We are delighted once again, to unveil Gerry Wadsworth latest creation! Here in his own words, Gerry discusses the creative process behind his tribute to Moonraker.

One of the many joys of the creative process and working with the Bond stories is the “what if” opportunities the character offers us. We can imagine some event that precedes a new assignment, or, conversely, conceive of a “what happens next” scenario, as Anthony Horowitz so deftly creates in Trigger Mortis, as a follow-up adventure to Flemings’ original Goldfinger. We are given a broad palette of personal characteristics, behavioral consistencies and idosyncrasies, flaws and desires, and we are able to recreate some new or imagined event within that framework, just so long as the details and character ring true to the original.

In From Russia With Love, we have within the chapter “The Soft Life” an exacting description of Bond’s favorite meal of the day…breakfast. It begins, thanks to Fleming, with a category of personal tastes: “very strong coffee from De Bry in New Oxford Street, brewed in an American Chemex and drunk black with no sugar. A single brown speckled egg from a French Marans hens, boiled for three and a third minutes and served in a dark blue egg cup with a gold ring around the top. Two thick slices of whole wheat toast, a pat of deep yellow Jersey butter, three jars containing Tiptree “Little Scarlet” strawberry jam, Cooper’s Vintage Oxford Marmalade and Norwegian Heather Honey from Fortnum’s. The coffee pot and silver are Queen Anne, the coffee cup is Minton with the same dark blue, gold and white as the egg cup.
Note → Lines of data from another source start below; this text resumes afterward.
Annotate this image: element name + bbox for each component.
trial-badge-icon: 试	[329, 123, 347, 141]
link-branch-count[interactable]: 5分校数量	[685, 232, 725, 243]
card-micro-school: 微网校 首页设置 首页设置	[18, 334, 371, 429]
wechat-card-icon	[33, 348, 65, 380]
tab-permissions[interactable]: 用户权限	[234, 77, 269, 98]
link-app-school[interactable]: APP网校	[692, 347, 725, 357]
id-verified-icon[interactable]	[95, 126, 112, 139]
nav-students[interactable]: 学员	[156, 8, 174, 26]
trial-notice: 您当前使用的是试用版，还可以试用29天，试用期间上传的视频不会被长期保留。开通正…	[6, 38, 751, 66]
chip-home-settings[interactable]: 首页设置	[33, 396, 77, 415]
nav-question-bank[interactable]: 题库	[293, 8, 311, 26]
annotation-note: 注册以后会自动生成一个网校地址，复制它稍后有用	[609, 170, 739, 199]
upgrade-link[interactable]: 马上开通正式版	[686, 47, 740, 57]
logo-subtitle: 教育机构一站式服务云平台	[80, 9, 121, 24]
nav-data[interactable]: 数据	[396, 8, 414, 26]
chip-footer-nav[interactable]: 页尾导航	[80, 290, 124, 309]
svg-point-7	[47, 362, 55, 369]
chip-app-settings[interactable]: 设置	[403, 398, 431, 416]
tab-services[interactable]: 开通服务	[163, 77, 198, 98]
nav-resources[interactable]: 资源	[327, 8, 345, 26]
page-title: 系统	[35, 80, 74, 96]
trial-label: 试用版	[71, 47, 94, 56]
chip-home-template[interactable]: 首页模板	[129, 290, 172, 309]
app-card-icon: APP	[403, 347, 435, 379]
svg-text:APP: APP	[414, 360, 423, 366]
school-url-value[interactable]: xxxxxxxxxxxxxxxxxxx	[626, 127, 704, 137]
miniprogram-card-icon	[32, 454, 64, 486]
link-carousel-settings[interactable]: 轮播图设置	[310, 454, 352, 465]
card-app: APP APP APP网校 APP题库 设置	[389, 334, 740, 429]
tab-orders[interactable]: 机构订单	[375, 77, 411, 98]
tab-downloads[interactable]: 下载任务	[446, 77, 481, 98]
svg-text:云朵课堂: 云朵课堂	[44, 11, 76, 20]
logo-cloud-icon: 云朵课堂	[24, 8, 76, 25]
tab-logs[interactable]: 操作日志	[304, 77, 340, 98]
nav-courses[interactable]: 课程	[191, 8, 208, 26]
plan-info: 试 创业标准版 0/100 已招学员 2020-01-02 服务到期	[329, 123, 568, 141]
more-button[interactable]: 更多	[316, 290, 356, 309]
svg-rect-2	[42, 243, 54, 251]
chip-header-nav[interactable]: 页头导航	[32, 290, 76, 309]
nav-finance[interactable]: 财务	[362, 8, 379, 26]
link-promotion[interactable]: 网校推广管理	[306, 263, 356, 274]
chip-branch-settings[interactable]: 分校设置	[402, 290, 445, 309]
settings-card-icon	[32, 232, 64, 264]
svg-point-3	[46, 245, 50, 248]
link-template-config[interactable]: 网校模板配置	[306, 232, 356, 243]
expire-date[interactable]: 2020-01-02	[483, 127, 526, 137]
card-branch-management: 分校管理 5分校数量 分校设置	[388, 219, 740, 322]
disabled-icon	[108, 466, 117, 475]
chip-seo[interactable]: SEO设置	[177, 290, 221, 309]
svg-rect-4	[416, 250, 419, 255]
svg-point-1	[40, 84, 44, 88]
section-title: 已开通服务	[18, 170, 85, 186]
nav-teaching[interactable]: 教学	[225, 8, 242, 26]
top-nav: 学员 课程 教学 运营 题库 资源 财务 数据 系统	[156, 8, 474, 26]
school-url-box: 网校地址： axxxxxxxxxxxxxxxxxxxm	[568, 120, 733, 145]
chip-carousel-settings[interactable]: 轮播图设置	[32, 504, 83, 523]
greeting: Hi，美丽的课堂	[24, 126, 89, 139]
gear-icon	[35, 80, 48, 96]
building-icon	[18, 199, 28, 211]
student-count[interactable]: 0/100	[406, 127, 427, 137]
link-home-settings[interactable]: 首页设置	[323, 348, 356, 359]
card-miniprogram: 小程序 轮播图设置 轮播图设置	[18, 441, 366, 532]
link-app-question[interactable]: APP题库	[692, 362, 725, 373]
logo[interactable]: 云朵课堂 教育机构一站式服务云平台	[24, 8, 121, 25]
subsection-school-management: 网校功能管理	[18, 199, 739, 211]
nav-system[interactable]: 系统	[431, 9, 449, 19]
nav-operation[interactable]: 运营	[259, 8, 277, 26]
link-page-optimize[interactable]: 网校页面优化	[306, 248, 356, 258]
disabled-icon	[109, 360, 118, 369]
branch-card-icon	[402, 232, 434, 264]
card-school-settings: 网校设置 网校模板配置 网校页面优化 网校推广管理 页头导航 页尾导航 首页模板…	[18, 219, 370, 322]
Moonraker: "Disinformation Served…Coffee and a Cover-up" ...in which we find Bond back in London after a hair-raising escape from ex-Nazi Hugo Drax. Bond, with the help of agent Gala Brand, recalibrates the guidance system of the rocket, Moonraker (and its nuclear payload) back to its original coordinates and away from London. The two agents successfully foil Draxs’ plans for the destruction of the City. Draxs’ attempt to escape in a Russian submarine proves disastrous for him, his 50 ex-Nazi Werewolf assistants, and the Russian crew. The rocket crash lands at the recovery site and blows up the sub as it passes under the target zone. Whitehall then goes into full damage control and spins the death of "National Hero" and "Great Patriot" Hugo Drax as a tragic loss to the nation. The PM convinces the Press to publish Whitehall's version of the truth and they comply. M tells Bond that the government is "going to try the biggest cover-up in history." Back at his Chelsea flat, Bond enjoys his favorite meal of the day - breakfast - and reads the government's disinformation campaign on the Moonraker disaster in the only paper he ever reads...The Times.
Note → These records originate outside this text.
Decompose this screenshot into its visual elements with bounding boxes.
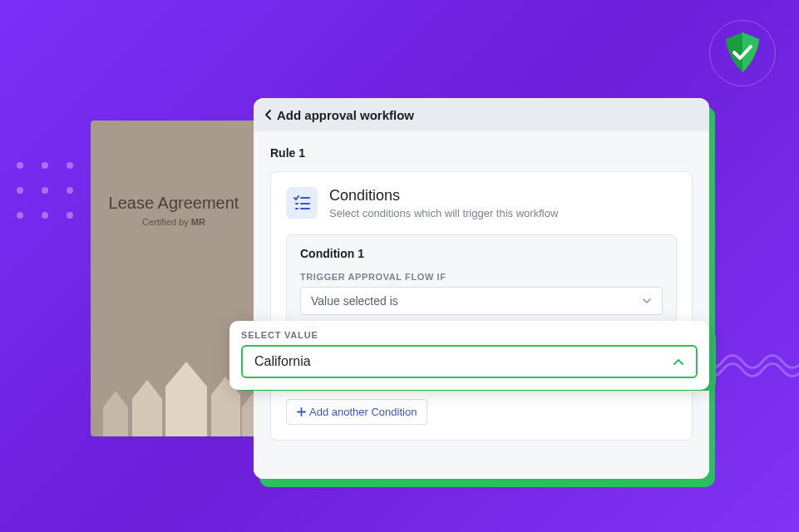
modal-body: Rule 1 Conditions Select conditions whic… (254, 131, 709, 479)
shield-icon (723, 31, 762, 76)
document-title: Lease Agreement (91, 194, 257, 213)
conditions-title: Conditions (329, 187, 558, 205)
trigger-label: TRIGGER APPROVAL FLOW IF (300, 272, 663, 282)
checklist-icon (293, 195, 310, 210)
modal-title: Add approval workflow (277, 108, 414, 122)
condition-label: Condition 1 (300, 247, 663, 260)
document-preview-card: Lease Agreement Certified by MR (91, 121, 257, 436)
security-shield-badge (709, 20, 776, 86)
plus-icon (297, 407, 306, 416)
add-condition-button[interactable]: Add another Condition (286, 399, 427, 425)
chevron-down-icon (642, 298, 652, 304)
select-value-label: SELECT VALUE (241, 330, 698, 340)
svg-marker-2 (165, 362, 207, 436)
trigger-selected-value: Value selected is (311, 294, 398, 308)
chevron-left-icon (264, 109, 274, 121)
rule-title: Rule 1 (270, 146, 693, 160)
add-condition-label: Add another Condition (309, 406, 417, 418)
document-subtitle: Certified by MR (91, 217, 257, 227)
conditions-card: Conditions Select conditions which will … (270, 171, 693, 441)
conditions-icon (286, 187, 318, 219)
conditions-header: Conditions Select conditions which will … (286, 187, 677, 219)
select-value-input[interactable]: California (241, 345, 698, 378)
modal-header[interactable]: Add approval workflow (254, 98, 709, 131)
trigger-select[interactable]: Value selected is (300, 287, 663, 315)
chevron-up-icon (673, 358, 684, 366)
conditions-subtitle: Select conditions which will trigger thi… (329, 207, 558, 219)
select-value-popup: SELECT VALUE California (229, 321, 709, 390)
select-value-text: California (254, 354, 311, 369)
svg-marker-1 (132, 380, 162, 436)
workflow-modal: Add approval workflow Rule 1 Conditions (254, 98, 709, 479)
svg-marker-0 (103, 391, 128, 436)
Moonraker: “Disinformation Served…Coffee and a Cover-up” …in which we find Bond back at his Chelsea flat, enjoying his favorite meal of the day – breakfast – and reading the government’s disinformation campaign on the Moonraker disaster in the only paper he ever reads…The Times. After a hair-raising escape from ex-Nazi Hugo Drax, Bond, with the help of agent Gala Brand, recalibrates the flight path of the rocket, Moonraker, with its nuclear payload away from London. The two agents successfully foil Draxs’ plans for the destruction of the City. Draxs’ attempt to escape in a Russian submarine proves disastrous for him, his 50 ex-Nazi Werewolf assistants, and the Russian crew. The rocket crash lands at the recovery site and blows up the sub as it passes under the target zone. Whitehall then goes into full damage control and spins the death of “National Hero” and “Great Patriot” Hugo Drax as a tragic loss to the nation. The PM convinces the Press to publish Whitehall’s version of the truth and they comply. M tells Bond that the government is “going to try the biggest cover-up in history.”
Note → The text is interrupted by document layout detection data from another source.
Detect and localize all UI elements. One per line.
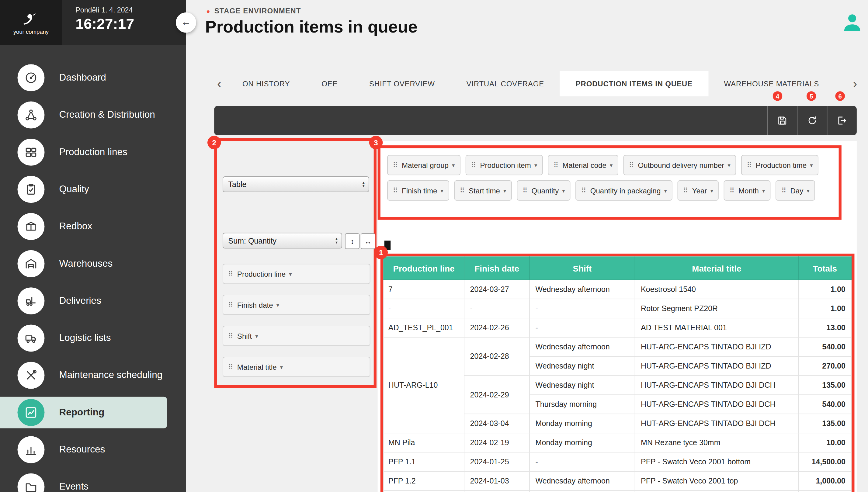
sidebar-item-maintenance-scheduling[interactable]: Maintenance scheduling bbox=[0, 357, 186, 394]
aggregator-select[interactable]: Sum: Quantity ▲▼ bbox=[223, 232, 342, 248]
sidebar-item-label: Warehouses bbox=[59, 258, 113, 269]
table-row: HUT-ARG-L10 2024-02-28 Wednesday afterno… bbox=[383, 337, 851, 356]
cell-production-line: 7 bbox=[383, 280, 464, 299]
row-field-finish-date[interactable]: ⠿ Finish date ▾ bbox=[223, 295, 370, 315]
row-field-material-title[interactable]: ⠿ Material title ▾ bbox=[223, 357, 370, 377]
cell-finish-date: 2024-03-27 bbox=[464, 280, 529, 299]
cell-shift: - bbox=[529, 452, 635, 471]
annotation-circle-3: 3 bbox=[369, 136, 382, 149]
sort-vertical-button[interactable]: ↕ bbox=[345, 233, 359, 249]
field-day[interactable]: ⠿Day▾ bbox=[776, 180, 815, 201]
drag-grip-icon: ⠿ bbox=[629, 161, 634, 169]
tab-production-items-in-queue[interactable]: PRODUCTION ITEMS IN QUEUE bbox=[560, 71, 708, 96]
drag-grip-icon: ⠿ bbox=[522, 187, 527, 194]
cell-total: 270.00 bbox=[798, 356, 851, 375]
field-material-group[interactable]: ⠿Material group▾ bbox=[387, 155, 461, 175]
field-label: Material title bbox=[237, 363, 277, 371]
field-year[interactable]: ⠿Year▾ bbox=[678, 180, 719, 201]
tabs-scroll-left-icon[interactable]: ‹ bbox=[212, 71, 227, 96]
cell-finish-date: 2024-03-04 bbox=[464, 414, 529, 433]
field-finish-time[interactable]: ⠿Finish time▾ bbox=[387, 180, 449, 201]
field-quantity-in-packaging[interactable]: ⠿Quantity in packaging▾ bbox=[576, 180, 672, 201]
caret-down-icon: ▾ bbox=[664, 187, 667, 193]
field-quantity[interactable]: ⠿Quantity▾ bbox=[517, 180, 571, 201]
caret-down-icon: ▾ bbox=[762, 187, 765, 193]
user-avatar-icon[interactable] bbox=[841, 11, 863, 34]
select-spinner-icon: ▲▼ bbox=[362, 181, 365, 188]
truck-icon bbox=[17, 324, 44, 351]
report-tabs: ‹ ON HISTORY OEE SHIFT OVERVIEW VIRTUAL … bbox=[212, 71, 835, 96]
row-field-production-line[interactable]: ⠿ Production line ▾ bbox=[223, 264, 370, 284]
caret-down-icon: ▾ bbox=[503, 187, 506, 193]
cell-shift: - bbox=[529, 318, 635, 337]
warehouse-icon bbox=[17, 250, 44, 277]
field-material-code[interactable]: ⠿Material code▾ bbox=[548, 155, 618, 175]
sidebar-item-redbox[interactable]: Redbox bbox=[0, 208, 186, 245]
field-label: Production line bbox=[237, 270, 286, 278]
caret-down-icon: ▾ bbox=[441, 187, 443, 193]
back-button[interactable]: ← bbox=[176, 13, 196, 33]
table-row: Monday morning TEST TY 10.00 bbox=[383, 491, 851, 492]
row-field-shift[interactable]: ⠿ Shift ▾ bbox=[223, 326, 370, 346]
page-title: Production items in queue bbox=[205, 17, 418, 36]
cell-finish-date bbox=[464, 491, 529, 492]
cell-total: 13.00 bbox=[798, 318, 851, 337]
cell-shift: Monday morning bbox=[529, 414, 635, 433]
sidebar: your company Pondělí 1. 4. 2024 16:27:17… bbox=[0, 0, 186, 492]
sidebar-item-dashboard[interactable]: Dashboard bbox=[0, 59, 186, 96]
caret-down-icon: ▾ bbox=[535, 162, 537, 168]
refresh-button[interactable] bbox=[797, 106, 827, 135]
renderer-select[interactable]: Table ▲▼ bbox=[223, 176, 369, 192]
export-button[interactable] bbox=[827, 106, 857, 135]
cell-material-title: HUT-ARG-ENCAPS TINTADO BJI DCH bbox=[635, 414, 798, 433]
field-label: Material code bbox=[562, 161, 606, 169]
tab-oee[interactable]: OEE bbox=[306, 71, 353, 96]
cell-finish-date: 2024-02-26 bbox=[464, 318, 529, 337]
column-header-production-line: Production line bbox=[383, 256, 464, 280]
sidebar-item-production-lines[interactable]: Production lines bbox=[0, 133, 186, 171]
cell-total: 1.00 bbox=[798, 280, 851, 299]
sidebar-item-label: Maintenance scheduling bbox=[59, 370, 163, 381]
tab-virtual-coverage[interactable]: VIRTUAL COVERAGE bbox=[451, 71, 560, 96]
sidebar-item-creation-distribution[interactable]: Creation & Distribution bbox=[0, 96, 186, 133]
tab-warehouse-materials[interactable]: WAREHOUSE MATERIALS bbox=[708, 71, 835, 96]
sidebar-item-label: Dashboard bbox=[59, 72, 106, 83]
tab-production-history[interactable]: ON HISTORY bbox=[227, 71, 306, 96]
drag-grip-icon: ⠿ bbox=[729, 187, 735, 194]
annotation-circle-1: 1 bbox=[374, 246, 388, 259]
field-production-item[interactable]: ⠿Production item▾ bbox=[466, 155, 543, 175]
annotation-box-3: ⠿Material group▾ ⠿Production item▾ ⠿Mate… bbox=[378, 145, 842, 220]
sort-horizontal-button[interactable]: ↔ bbox=[361, 233, 375, 249]
sidebar-item-deliveries[interactable]: Deliveries bbox=[0, 282, 186, 319]
select-spinner-icon: ▲▼ bbox=[335, 237, 338, 244]
drag-grip-icon: ⠿ bbox=[581, 187, 586, 194]
cell-total: 135.00 bbox=[798, 414, 851, 433]
annotation-badge-6: 6 bbox=[835, 91, 845, 101]
drag-grip-icon: ⠿ bbox=[228, 332, 233, 340]
field-month[interactable]: ⠿Month▾ bbox=[724, 180, 771, 201]
sidebar-item-reporting[interactable]: Reporting bbox=[0, 394, 186, 431]
sidebar-item-quality[interactable]: Quality bbox=[0, 171, 186, 208]
field-production-time[interactable]: ⠿Production time▾ bbox=[741, 155, 818, 175]
cell-finish-date: - bbox=[464, 299, 529, 318]
aggregator-select-value: Sum: Quantity bbox=[228, 236, 331, 245]
sidebar-item-logistic-lists[interactable]: Logistic lists bbox=[0, 320, 186, 357]
sidebar-item-warehouses[interactable]: Warehouses bbox=[0, 245, 186, 282]
tab-shift-overview[interactable]: SHIFT OVERVIEW bbox=[353, 71, 450, 96]
drag-grip-icon: ⠿ bbox=[747, 161, 751, 169]
folder-icon bbox=[17, 473, 44, 492]
cell-shift: Wednesday afternoon bbox=[529, 280, 635, 299]
field-label: Shift bbox=[237, 332, 252, 340]
save-icon bbox=[777, 115, 788, 126]
environment-text: STAGE ENVIRONMENT bbox=[215, 7, 301, 15]
field-label: Production item bbox=[480, 161, 531, 169]
save-button[interactable] bbox=[767, 106, 797, 135]
sidebar-item-events[interactable]: Events bbox=[0, 468, 186, 492]
tabs-scroll-right-icon[interactable]: › bbox=[848, 71, 862, 96]
cell-finish-date: 2024-01-25 bbox=[464, 452, 529, 471]
field-start-time[interactable]: ⠿Start time▾ bbox=[454, 180, 512, 201]
field-outbound-delivery-number[interactable]: ⠿Outbound delivery number▾ bbox=[623, 155, 736, 175]
sidebar-item-resources[interactable]: Resources bbox=[0, 431, 186, 468]
table-row: PFP 1.2 2024-01-03 Wednesday afternoon P… bbox=[383, 471, 851, 491]
cell-total: 1.00 bbox=[798, 299, 851, 318]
Fleming notes that whenever Bond is back in London, and presumably at his Chelsea flat, his breakfast is always the same. This is what I imagined Bond would sit down to directly after his successful conclusion of the Moonraker affair. I envisioned this meal at his breakfast table with the addition of his gunmetal grey cigarette case, a Morland’s cigarette with the three gold bands, an empty toast rack, and for his postprandial enjoyment, a bottle of Haig & Haig Pinch Whisky that features in Moonraker as his and Gala Brand’s “last drink” whilst held prisoner of Drax. And, a ubiquitous copy of The Times newspaper of London – the only paper Bond ever read.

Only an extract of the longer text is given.